Peu de romans parviennent comme celui de Larissa Lai à camper leur univers de manière aussi riche et détaillée sans tomber dans le didactisme.

Roman

Peu de romans parviennent comme celui de Larissa Lai à camper leur univers de manière aussi riche et détaillée sans tomber dans le didactisme.

Dès sa naissance en 2044, Miranda dégage une puissante odeur de durian en raison de l’ingestion, par sa mère, d’un fruit génétiquement modifié qui augmente la fertilité. Après avoir grandi au cœur de la «ville-entreprise» de Serendipity, Miranda rencontre Evie dans la zone non réglementée où sa famille a dû s’exiler. Evie partage son patrimoine génétique avec la carpe après un ensemble d’expérimentations menées par des entreprises privées. Miranda et Evie tentent de se soustraire aux opérations qu’on leur inflige.

Dans la Chine méridionale du XXe siècle, Nu Wa, la seconde narratrice, s’échappe avec une poissonnière dont elle est amoureuse et dont les parents désapprouvent la relation. S’égarant sur l’île de la Brume et de l’Oubli, un archipel imaginaire dont l’histoire est liée autant à la tradition fantastique qu’à l’impérialisme colonial, elle perd l’usage de sa langue maternelle et la notion du temps.

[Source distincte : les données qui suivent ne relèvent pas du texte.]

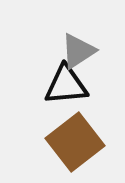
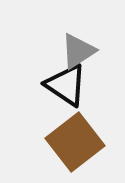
black triangle: rotated 39 degrees clockwise
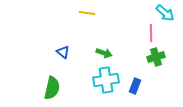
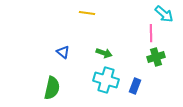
cyan arrow: moved 1 px left, 1 px down
cyan cross: rotated 25 degrees clockwise
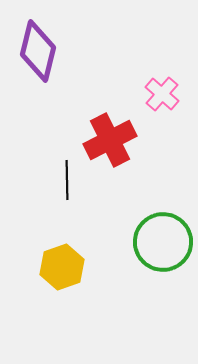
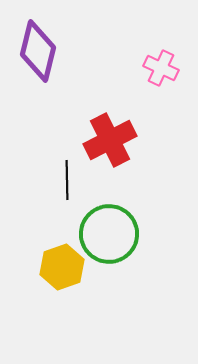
pink cross: moved 1 px left, 26 px up; rotated 16 degrees counterclockwise
green circle: moved 54 px left, 8 px up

Ces deux destins semblent peu liés, et pourtant, ils sont intriqués selon un principe dont on sait mal s’il relève de la bio-ingénierie ou de la réincarnation – et c’est tant mieux, puisque c’est en partie sur ce mélange des registres que repose le texte. Si on a l’habitude des narrations éclatées aux trames entremêlées – devenues un lieu commun (quelquefois heureux, parfois moins) de la littérature contemporaine –, le livre de Larissa Lai dépasse la simple polyphonie romanesque et nous offre une pensée de l’entrecroisement.

Marcher autrement

C’est donc de pied ferme qu’on entre dans la traduction de Salt Fish Girl (Thomas Island Publishers, 2002), proposée par Sylvie Bérard et Suzanne Grenier. L’expression est bien choisie pour parler de l’œuvre, quand on sait à quel point les pieds occupent une position centrale dans le déroulement de l’intrigue comme dans son horizon métaphorique. Des usines de chaussures exploitatrices aux étranges maladies qui s’attrapent en marchant sans souliers, le texte nous transporte du traditionnel bandage des pieds aux pédicures contemporaines avec une aisance remarquable. Cette affirmation est moins farfelue qu’il n’y paraît. Le fruit de la puanteur s’ouvre sur un court prologue, «La bifurcation», porté par une narratrice aux allures de démiurge aquatique qui développe une cosmogonie sur l’origine des humains. Celle-ci s’élabore autour de la partition de leur queue originelle en une paire de jambes. Chute édénique expurgée de son sexisme et de son ethnocentrisme occidental, cet épisode inaugural fait de la bipédie une infortune du genre humain. En recousant ensemble les destins de Nua et de Miranda, le roman cherche aussi à annuler cette scission.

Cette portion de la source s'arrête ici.